Television pictures showed the militants' van, its doors open, where the gunmen had abandoned it beside barriers outside the gate.

Early this year, militants pushed to within 100 km (60 miles) of Islamabad, raising fears for nuclear-armed Pakistan's stability. An exasperated U.S. Secretary of State Hillary Clinton said the government appeared to be "abdicating" to the militants.

The United States needs Pakistani help against militants crossing into Afghanistan to fight U.S.-led forces there.

In late April, the security forces launched an offensive in the Swat valley, 120 km (80 miles) northwest of Islamabad, largely clearing the Taliban from the region.

The militants suffered another major blow on Aug. 5, when their overall leader, Baitullah Mehsud, was killed in a missile attack by a U.S. drone aircraft in South Waziristan.

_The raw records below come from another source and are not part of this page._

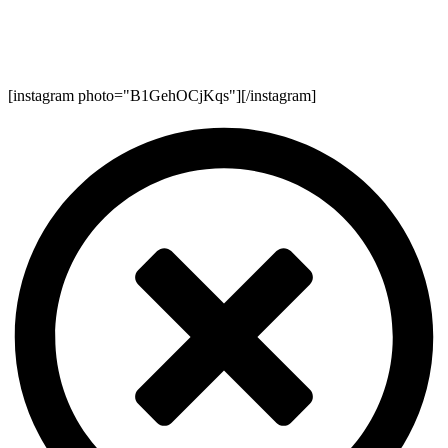
[instagram photo="B1GehOCjKqs"][/instagram]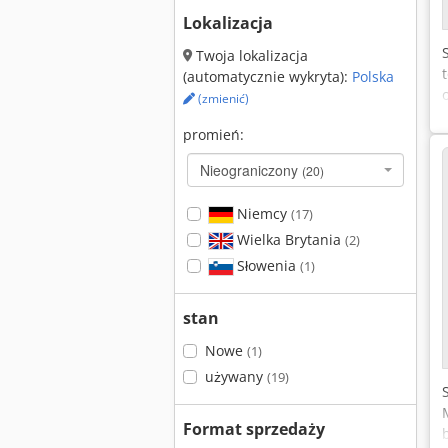
Lokalizacja
Twoja lokalizacja
(automatycznie wykryta):
Polska
(zmienić)
promień:
Nieograniczony
(20)
Niemcy
(17)
Wielka Brytania
(2)
Słowenia
(1)
stan
Nowe
(1)
używany
(19)
Format sprzedaży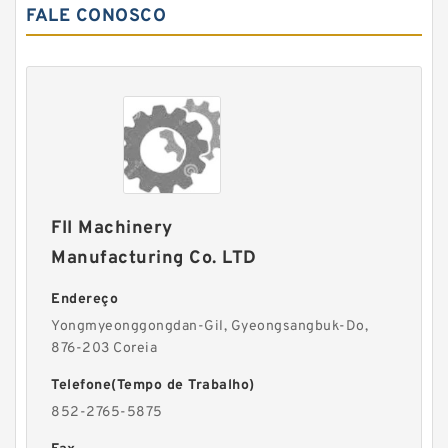
FALE CONOSCO
FII Machinery
Manufacturing Co. LTD
Endereço
Yongmyeonggongdan-Gil, Gyeongsangbuk-Do,
876-203 Coreia
Telefone(Tempo de Trabalho)
852-2765-5875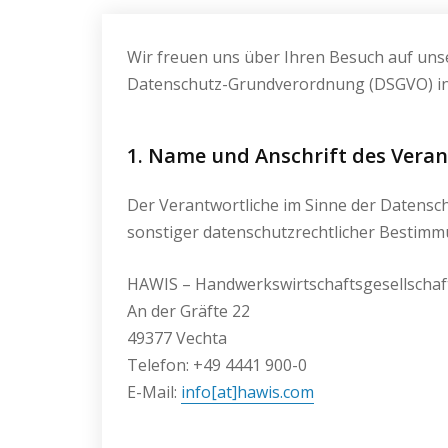
Wir freuen uns über Ihren Besuch auf uns
Datenschutz-Grundverordnung (DSGVO) in
1. Name und Anschrift des Vera
Der Verantwortliche im Sinne der Datensc
sonstiger datenschutzrechtlicher Bestimmu
HAWIS – Handwerkswirtschaftsgesellscha
An der Gräfte 22
49377 Vechta
Telefon: +49 4441 900-0
E-Mail:
info[at]hawis.com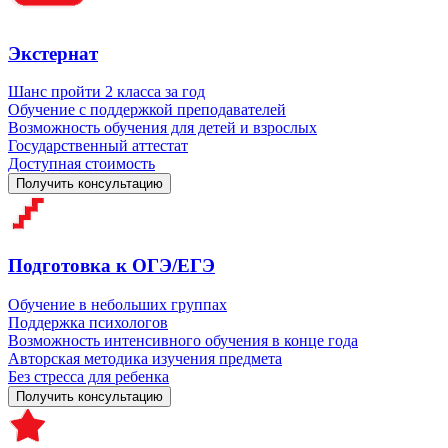
Экстернат
Шанс пройти 2 класса за год
Обучение с поддержкой преподавателей
Возможность обучения для детей и взрослых
Государственный аттестат
Доступная стоимость
Получить консультацию
Подготовка к ОГЭ/ЕГЭ
Обучение в небольших группах
Поддержка психологов
Возможность интенсивного обучения в конце года
Авторская методика изучения предмета
Без стресса для ребенка
Получить консультацию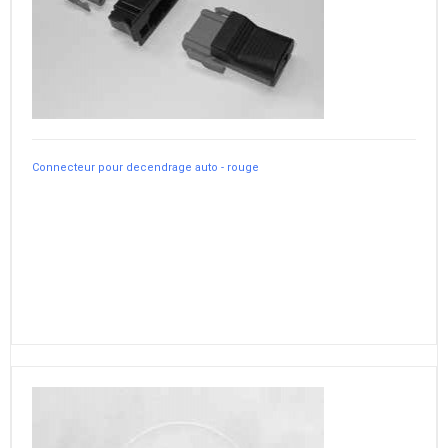
Connecteur pour decendrage auto - rouge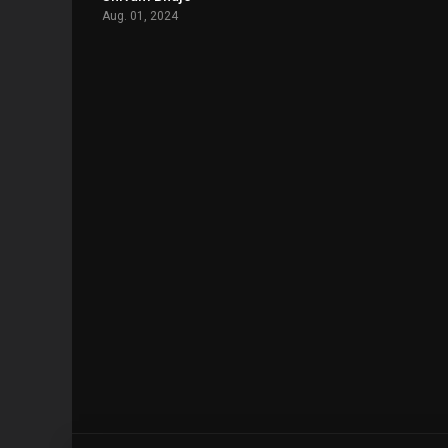
Aug. 01, 2024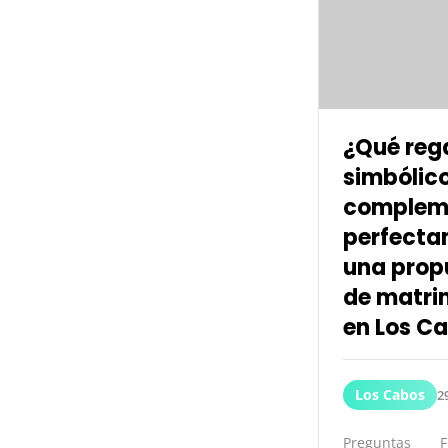
¿Qué reg
simbólic
complem
perfecta
una prop
de matri
en Los C
Los Cabos
2
Preguntas Fr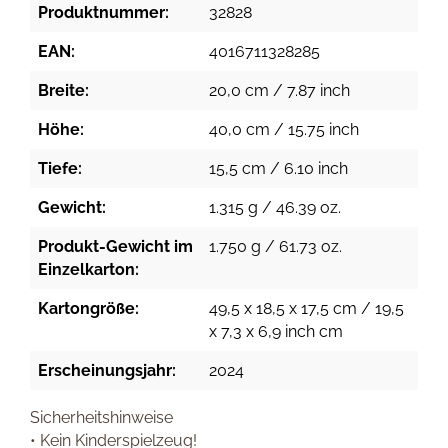
Produktnummer:
32828
EAN:
4016711328285
Breite:
20,0 cm / 7.87 inch
Höhe:
40,0 cm / 15.75 inch
Tiefe:
15,5 cm / 6.10 inch
Gewicht:
1.315 g / 46.39 oz.
Produkt-Gewicht im
1.750 g / 61.73 oz.
Einzelkarton:
Kartongröße:
49,5 x 18,5 x 17,5 cm / 19,5
x 7,3 x 6,9 inch cm
Erscheinungsjahr:
2024
Sicherheitshinweise
• Kein Kinderspielzeug!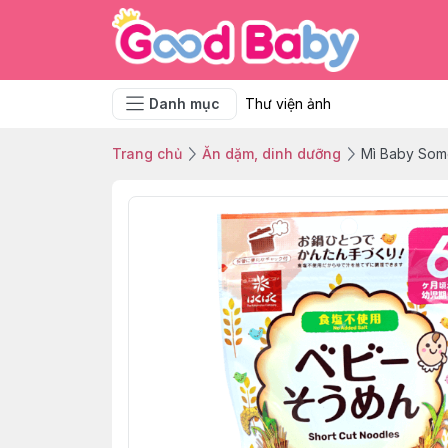
Danh mục
Thư viện ảnh
Trang chủ
Ăn dặm, dinh dưỡng
Mì Baby Som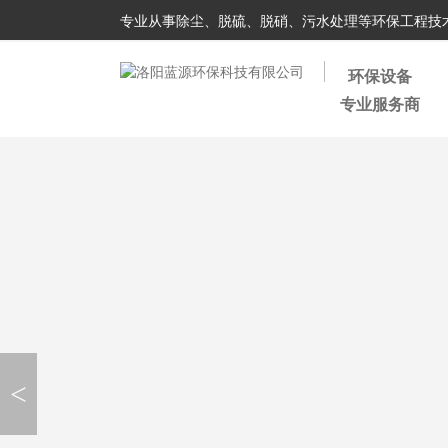
专业从事除尘、脱硫、脱硝、污水处理等环保工程技
环保设备
专业服务商
<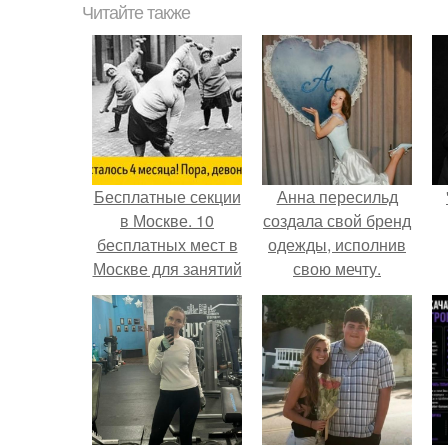
Читайте также
Бесплатные секции
Анна пересильд
в Москве. 10
создала свой бренд
бесплатных мест в
одежды, исполнив
Москве для занятий
свою мечту.
спортом.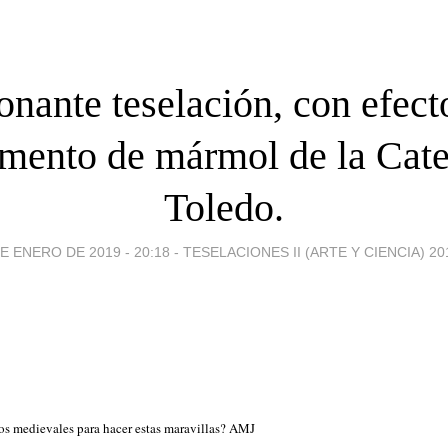
onante teselación, con efect
imento de mármol de la Cate
Toledo.
E ENERO DE 2019 - 20:18
-
TESELACIONES II (ARTE Y CIENCIA) 20
os medievales para hacer estas maravillas? AMJ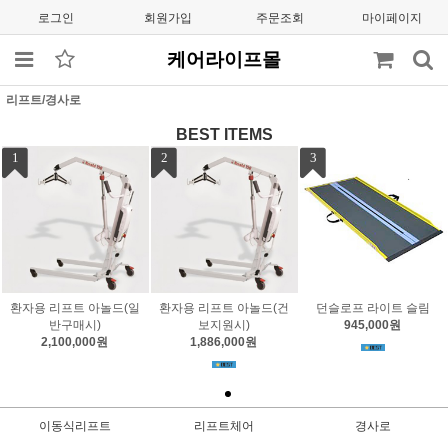
로그인
회원가입
주문조회
마이페이지
케어라이프몰
리프트/경사로
BEST ITEMS
1
2
3
환자용 리프트 아놀드(일
환자용 리프트 아놀드(건
던슬로프 라이트 슬림
반구매시)
보지원시)
945,000원
2,100,000원
1,886,000원
이동식리프트
리프트체어
경사로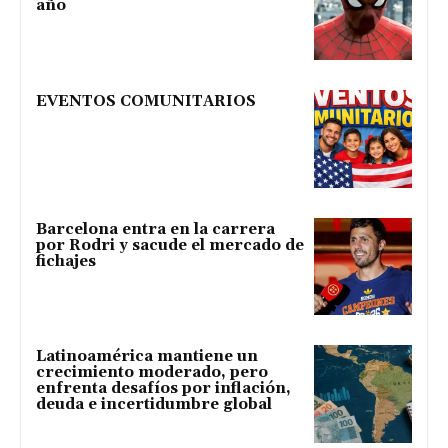
año
EVENTOS COMUNITARIOS
Barcelona entra en la carrera
por Rodri y sacude el mercado de
fichajes
Latinoamérica mantiene un
crecimiento moderado, pero
enfrenta desafíos por inflación,
deuda e incertidumbre global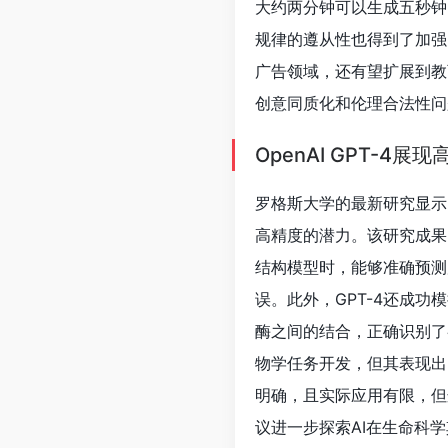
物学任务开发，但其表现出
明确，且实际应用有限，但
议进一步探索AI在生命科学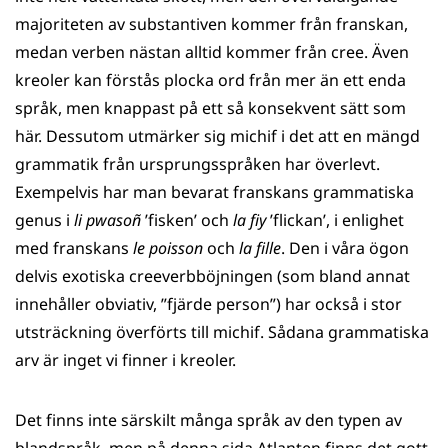
majoriteten av substantiven kommer från franskan,
medan verben nästan alltid kommer från cree. Även
kreoler kan förstås plocka ord från mer än ett enda
språk, men knappast på ett så konsekvent sätt som
här. Dessutom utmärker sig michif i det att en mängd
grammatik från ursprungsspråken har överlevt.
Exempelvis har man bevarat franskans grammatiska
genus i
li pwasoñ
’fisken’ och
la fiy
’flickan’, i enlighet
med franskans
le poisson
och
la fille
. Den i våra ögon
delvis exotiska creeverbböjningen (som bland annat
innehåller obviativ, ”fjärde person”) har också i stor
utsträckning överförts till michif. Sådana grammatiska
arv är inget vi finner i kreoler.
Det finns inte särskilt många språk av den typen av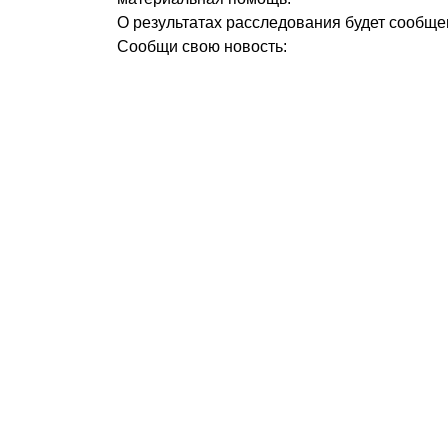
О результатах расследования будет сообще
Сообщи свою новость:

The United States and India have also called for action against Afghan Taliban factions on the border and anti-Indian militant groups based in Pakistan's Punjab province.

North West Frontier Province Information Minister Iftikhar Hussain called for the elimination of militant bases in Punjab, telling reporters that, even if an offensive were successful in South Waziristan, militants would get support from Punjab.

The government ordered the army to go on the offensive in South Waziristan in June and security forces have been launching air and artillery strikes while moving troops into surrounding areas, blockading the region and trying to split off factions.

The army has declined to say when it will send ground troops in.